The intact endothelium of small-caliber blood vessel is crucial for successful reconstruction and patency improvement [23]. Although several steps affect preservation of cellular viability during handling of cryopreserved vascular grafts (e.g. preservation technique), recovery of fresh homograft is considered important. In our tissue bank, vascular grafts were harvested from brain-dead donors within 2 hours before asystole, thus maintaining more live cells in the grafts.

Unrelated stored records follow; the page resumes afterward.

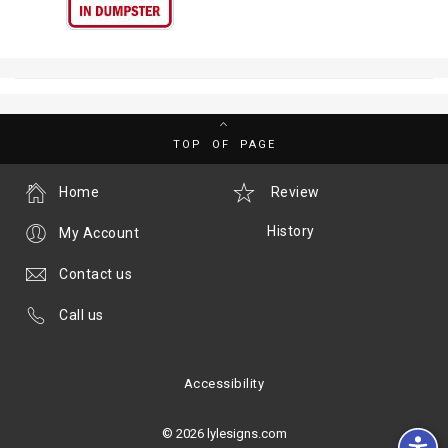
TOP OF PAGE
Home
Review
History
My Account
Contact us
Call us
Accessibility
© 2026 lylesigns.com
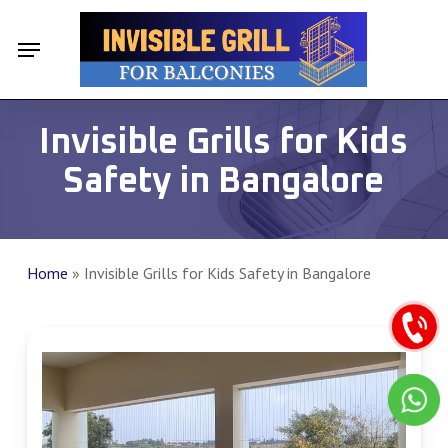
Skip
Menu
Menu
to
main
content
Invisible Grills for Kids
Safety in Bangalore
Home
»
Invisible Grills for Kids Safety in Bangalore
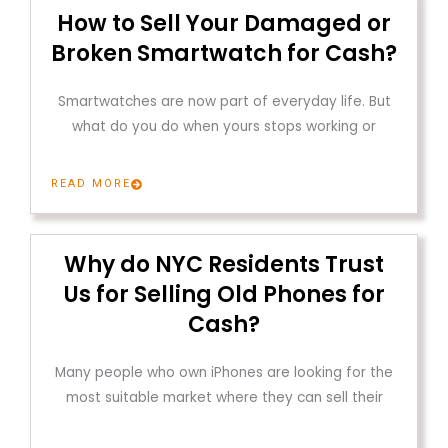
How to Sell Your Damaged or
Broken Smartwatch for Cash?
Smartwatches are now part of everyday life. But
what do you do when yours stops working or
READ MORE
Why do NYC Residents Trust
Us for Selling Old Phones for
Cash?
Many people who own iPhones are looking for the
most suitable market where they can sell their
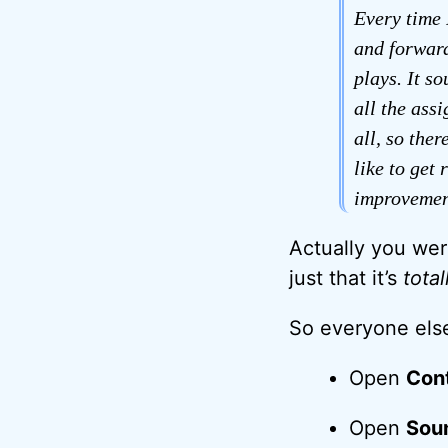
Every time 
and forward
plays. It s
all the ass
all, so the
like to get 
improvemen
Actually you were
just that it’s
total
So everyone else
Open
Cont
Open
Sou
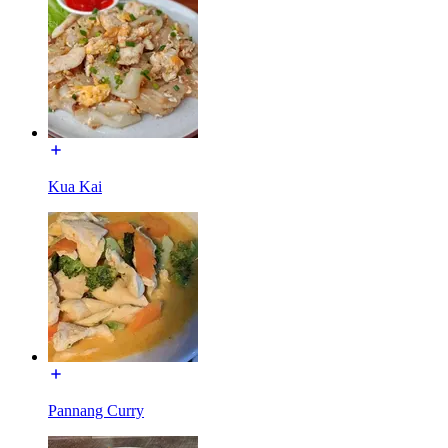
Kua Kai
Pannang Curry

Although using vascular grafts in reconstructive surgery is rare, the vascular grafts could provide tension-free anastomoses when recipient vessels were short, diseased or damaged [5, 26, 27]. Hence, considering the limitations of autologous grafts, cryopreserved vascular grafts could be used as small-caliber vascular conduits in reconstructive microsurgery.
CONCLUSION
This case report described a novel use of cryopreserved vascular graft in a free-flap reconstructive microsurgery. The graft maintained flow patency post-anastomosis and the flap survived well.
CONFLICT OF INTEREST STATEMENT
None declared.
FUNDING
Taipei Veterans General Hospital V110B-011.